Voorts klaagt klaagster over de communicatie; zij stelt dat de oogarts slecht is te verstaan door zijn Poolse accent. De commissie is niet bij de contacten tussen de oogarts en klaagster aanwezig geweest, zodat het lastig is om over dit klachtonderdeel te oordelen. De commissie heeft tijdens de zitting echter wel kunnen vaststellen dat de oogarts inderdaad een accent heeft en dat hij daarnaast snel praat en veel medische termen gebruikt, hetgeen mogelijk tot verwarring bij klaagster heeft geleid. Het zou daarom raadzaam zijn geweest om klaagster te vragen of zij het had begrepen. In algemene zin zou de oogarts wellicht na afloop van ieder gesprek een korte evaluatie kunnen laten plaatsvinden, om de kans op miscommunicatie zo klein mogelijk te houden. Een en ander is echter onvoldoende voor de conclusie dat de oogarts niet de zorg heeft betracht die een redelijk bekwaam en redelijk handelend vakgenoot in dezelfde omstandigheden zou hebben betracht.

Uit het voorgaande volgt dat het ziekenhuis naar het oordeel van de commissie niet tekort is geschoten in de uitvoering van de behandelingsovereenkomst. De klacht van klaagster zal daarom ongegrond worden verklaard en het door haar verzochte zal worden afgewezen.

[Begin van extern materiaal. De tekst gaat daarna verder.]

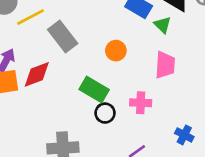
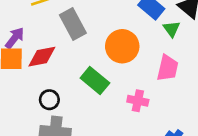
orange circle: (116, 51) -> (122, 46), size x1.6
black circle: (105, 113) -> (49, 100), moved

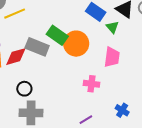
gray rectangle: (73, 24) -> (37, 47), moved, turned -35
green rectangle: (95, 81) -> (57, 35), moved

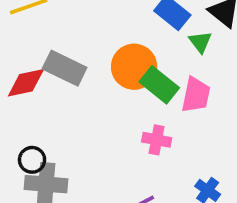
green rectangle: (57, 35) -> (159, 85), moved
black circle: (24, 89) -> (32, 160), moved

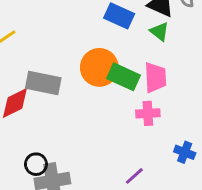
green triangle: (200, 42) -> (159, 32), moved
pink cross: (157, 140) -> (148, 113), moved

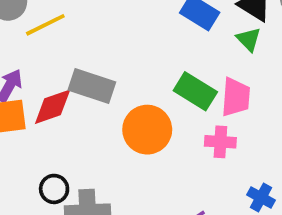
orange circle: (99, 67) -> (147, 130), moved
black circle: (36, 164) -> (54, 189), moved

De commissie merkt hierbij nog op dat het ziekenhuis ter zitting heeft verklaard dat het door haar voorafgaand aan deze procedure gedane coulance-aanbod nog steeds staat. Voor zover de commissie begrijpt, staat het klaagster vrij om daarvan alsnog gebruik te maken.

Hetgeen partijen ieder voor zich verder nog naar voren hebben gebracht, behoeft geen verdere bespreking, nu dat niet tot een ander oordeel kan leiden.

Derhalve beslist de commissie als volgt.

Beslissing
De commissie verklaart de klacht van klaagster ongegrond en wijst het door haar verzochte af.

Aldus beslist op 6 juni 2019 door de Geschillencommissie Ziekenhuizen, bestaande uit mevrouw mr. S.W.M. Speekenbrink, voorzitter, de heer dr. H. Brink en de heer J. Donga, leden, waarbij mevrouw mr. drs. I.M. van Trier als plaatsvervangend secretaris fungeerde.